Sept 29, 2003, By Rob Dinerman Â© 2002
Squashtalk is sad to report the death
on September 17th of Gene Perle, who succumbed to a heart attack that
morning at his West Bloomfield home in suburban Michigan soon after coming
downstairs for breakfast with his wife Silvia.
Though Perle had been battling cancer,
he had no warning pains of any kind, and in fact he had played a strenuous
squash game just the day before. Sylvia had gone down the driveway to
gather the morning newspaper and when she returned her husband was on
the floor gasping for air. She
immediately administered CPR and had him rushed to a local hospital, but
he never revived and was pronounced dead later that morning.
His legacy as the winner of more national
and world age-group championships in hardball, softball and doubles than
any player in Michigan history is all the more remarkable for the fact
that he didn’t even take up squash competitively until the early 1980’s,
by which time he was 45 years old.
Though Perle’s racquet skills were solid and he was tactically very sound,
the success he encountered owed much to both an intense competitive attitude
(a marked contrast to his off-court affability) and especially the physical
advantages he enjoyed in speed, strength and fitness over virtually all
of his contemporaries, who became unable to keep up with him as their
matches wore on.
These traits were most apparent on
the doubles court, on whose larger dimensions Perle was able from his
left-wall post to track down balls that would have gone for winners against
anyone else of his vintage, and in which he and Philadelphian Fred Bracher
became the only team to win their world doubles age-group championships
in each of the last four holdings of this biennial tournament. And beginning
in 1991, when he and John Fuller won the first of their four consecutive
55-and-over USSRA titles, Perle began streak of consecutive years of winning
at least one USSRA and/or world age-group doubles title that extended
throughout the remainder of his life.
26 NATIONAL AND WORLD TITLES
All together, Perle won (or, in the case of doubles, co-won with either
Fuller, Bracher or Jim Evel) 11 U. S. doubles, four U. S. singles (three
in hardball and one in softball), four world doubles, five Canadian doubles
and two Canadian singles crowns in the 55’s, 60’s and 65’s categories
13-year span, a 26-title total that almost certainly would have been even
bigger had he not discontinued hardball after winning his third straight
title in this discipline in ’96. In ’94, he became only the third player
to win age-group events in both the American and Canadian singles and
doubles in the same year.
His penchant for successful performances
in international play is further buttressed by the medals he won as a
member of the U. S. team in the quadrennial Maccabiah Games in Israel
in ’85, ’89 and ’93 and by the four times he represented the U. S. in
the annual Lapham-Grant event between the U. S. and Canada.
A native of Jersey City, N.J., Perle
earned a bachelor’s degree from Dartmouth College, masters from Syracuse
University and a doctorate from Chicago.

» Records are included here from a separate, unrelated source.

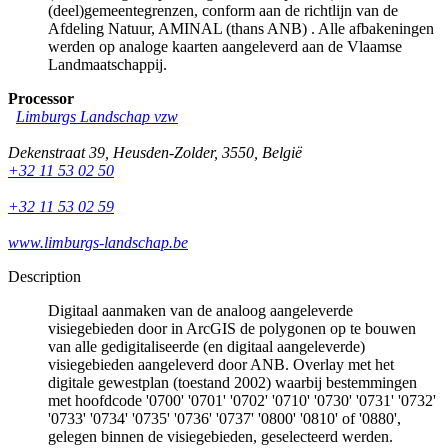
(deel)gemeentegrenzen, conform aan de richtlijn van de
Afdeling Natuur, AMINAL (thans ANB) . Alle afbakeningen
werden op analoge kaarten aangeleverd aan de Vlaamse
Landmaatschappij.
Processor
Limburgs Landschap vzw
Dekenstraat 39
,
Heusden-Zolder
,
3550
,
België
+32 11 53 02 50
+32 11 53 02 59
www.limburgs-landschap.be
Description
Digitaal aanmaken van de analoog aangeleverde
visiegebieden door in ArcGIS de polygonen op te bouwen
van alle gedigitaliseerde (en digitaal aangeleverde)
visiegebieden aangeleverd door ANB. Overlay met het
digitale gewestplan (toestand 2002) waarbij bestemmingen
met hoofdcode '0700' '0701' '0702' '0710' '0730' '0731' '0732'
'0733' '0734' '0735' '0736' '0737' '0800' '0810' of '0880',
gelegen binnen de visiegebieden, geselecteerd werden.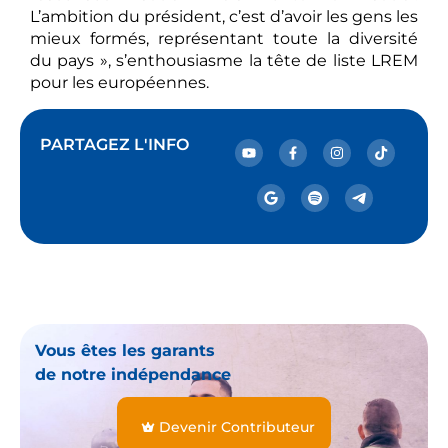
L’ambition du président, c’est d’avoir les gens les
mieux formés, représentant toute la diversité
du pays », s’enthousiasme la tête de liste LREM
pour les européennes.
PARTAGEZ L'INFO
Vous êtes les garants
de notre indépendance
Devenir Contributeur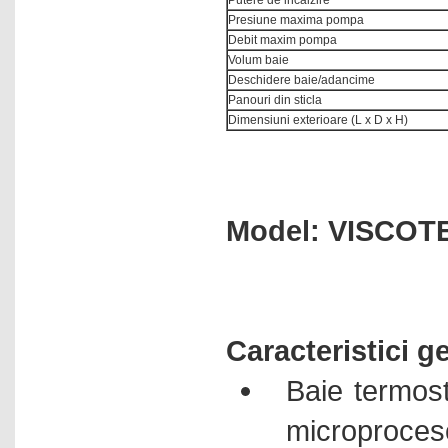
Presiune maxima pompa
Debit maxim pompa
Volum baie
Deschidere baie/adancime
Panouri din sticla
Dimensiuni exterioare (L x D x H)
Model: VISCOT
Caracteristici g
Baie termost
microproces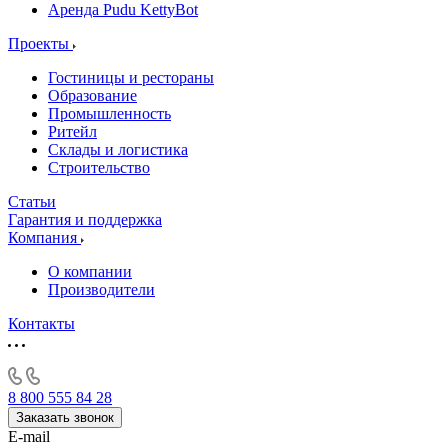
Аренда Pudu KettyBot
Проекты
Гостиницы и рестораны
Образование
Промышленность
Ритейл
Склады и логистика
Строительство
Статьи
Гарантия и поддержка
Компания
О компании
Производители
Контакты
8 800 555 84 28
Заказать звонок
E-mail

He taught at Indiana University,
Carnegie Mellon University in Pittsbrugh and the University of Pittsburgh
before he and Sylvia moved to the Detroit area in ’68 when he was offered
the position of senior staff scientist at the Ford Motor Co’s transportation
research and planning office. The following year, Perle became an associate
professor of geography and urban planning at Wayne State University, in
which capacity he served for 32 years until his retirement in 2001.
He is survived by his wife, two daughters,
Lisa and Kathryn, a son, Lawrence, and two grandchildren.
Newly appointed USSRA CEO Palmer Page,
who spent several years in Michigan during his career with IBM, became
good friends with Perle during that time and remembers him fondly. "He
was one of the most energetic and enthusiastic people I have ever met,"
Page remarked upon hearing of Perle’s passing.
"Both on and off the court, he
was a tremendously positive influence who will be greatly missed."
Page’s sentiments have been echoed by a major outpouring of condolences
and remembrances from Perle’s many friends throughout the squash community
during the past week since the news broke of his sudden passing.
Memorial donations may be made to
Friends Of Dartmouth Squash, attn: June Marshall,
Dartmouth College, 6083 Alumni Gym, Hanover, NH 03755.